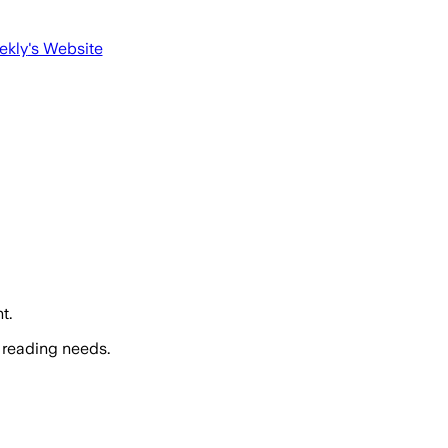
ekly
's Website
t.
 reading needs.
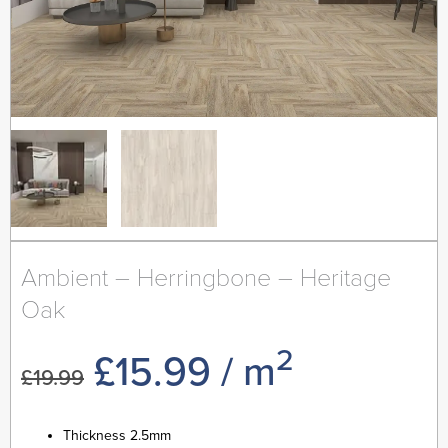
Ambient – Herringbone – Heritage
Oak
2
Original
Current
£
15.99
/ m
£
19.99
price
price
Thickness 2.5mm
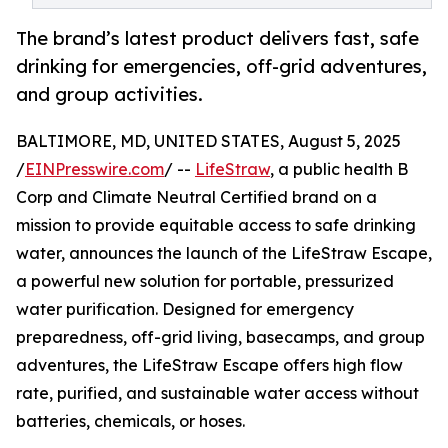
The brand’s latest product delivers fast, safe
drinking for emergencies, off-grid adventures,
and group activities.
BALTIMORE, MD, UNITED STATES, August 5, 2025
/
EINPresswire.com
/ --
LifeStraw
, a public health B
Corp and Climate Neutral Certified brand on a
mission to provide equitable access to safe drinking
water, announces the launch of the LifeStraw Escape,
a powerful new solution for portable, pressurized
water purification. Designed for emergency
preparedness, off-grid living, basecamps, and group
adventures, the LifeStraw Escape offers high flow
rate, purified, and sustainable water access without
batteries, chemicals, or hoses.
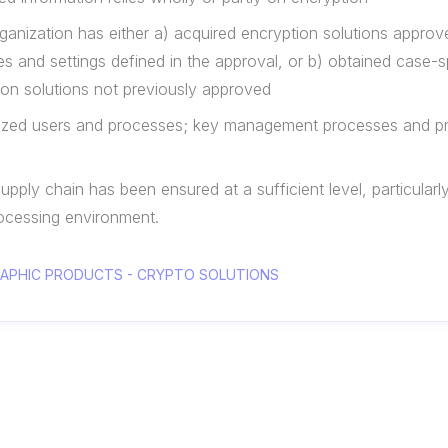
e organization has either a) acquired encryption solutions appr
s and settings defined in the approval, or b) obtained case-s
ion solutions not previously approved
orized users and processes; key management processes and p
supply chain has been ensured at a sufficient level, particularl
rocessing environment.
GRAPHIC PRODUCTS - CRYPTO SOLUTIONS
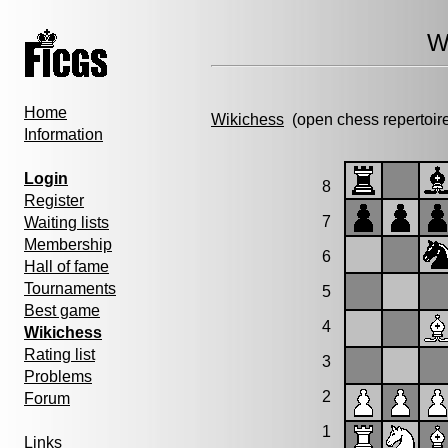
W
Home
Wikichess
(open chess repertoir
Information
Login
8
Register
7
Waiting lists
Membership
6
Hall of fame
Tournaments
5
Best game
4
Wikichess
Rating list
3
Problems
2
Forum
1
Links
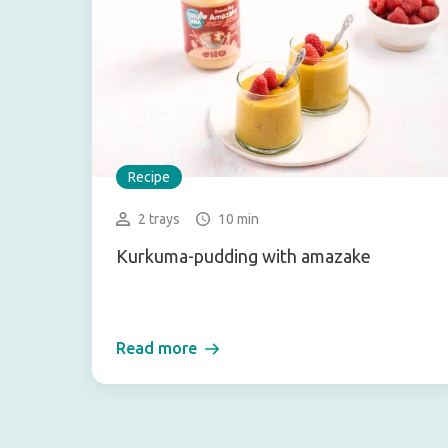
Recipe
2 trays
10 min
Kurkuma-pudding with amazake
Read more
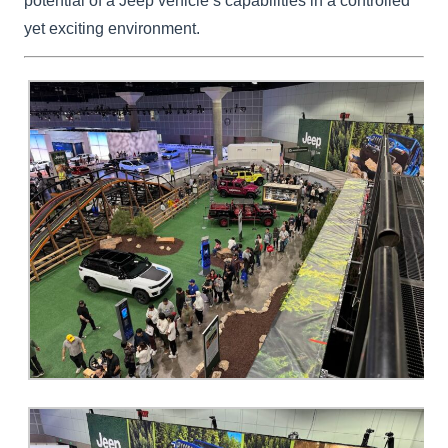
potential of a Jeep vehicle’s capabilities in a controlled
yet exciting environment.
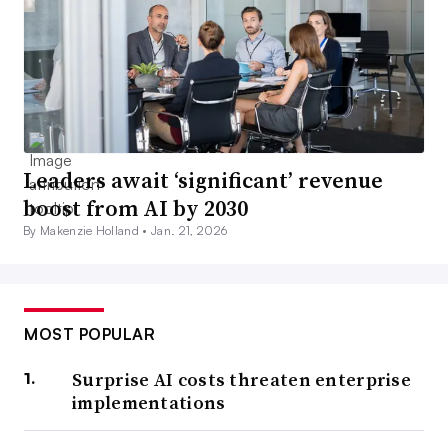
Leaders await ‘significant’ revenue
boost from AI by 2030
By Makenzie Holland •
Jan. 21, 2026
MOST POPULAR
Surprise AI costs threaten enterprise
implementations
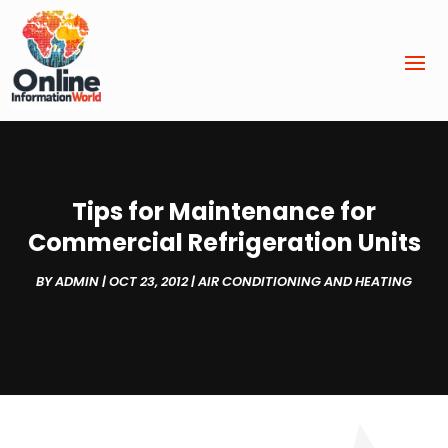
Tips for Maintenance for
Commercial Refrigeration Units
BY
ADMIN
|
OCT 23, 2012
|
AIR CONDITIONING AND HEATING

^^^^

WHAT TO PRODUCE — Please transcribe exactly the lines from the one containing "Hall of fame" through the last line of the records above, both included, and leave out every picture.

REPLY —
Hall of fame
Tournaments
5
Best game
4
Wikichess
Rating list
3
Problems
2
Forum
1
Links
Recipe
2 trays
10 min
Kurkuma-pudding with amazake
Read more
potential of a Jeep vehicle’s capabilities in a controlled
yet exciting environment.
Leaders await ‘significant’ revenue
boost from AI by 2030
By Makenzie Holland •
Jan. 21, 2026
MOST POPULAR
Surprise AI costs threaten enterprise
implementations
Tips for Maintenance for
Commercial Refrigeration Units
BY
ADMIN
|
OCT 23, 2012
|
AIR CONDITIONING AND HEATING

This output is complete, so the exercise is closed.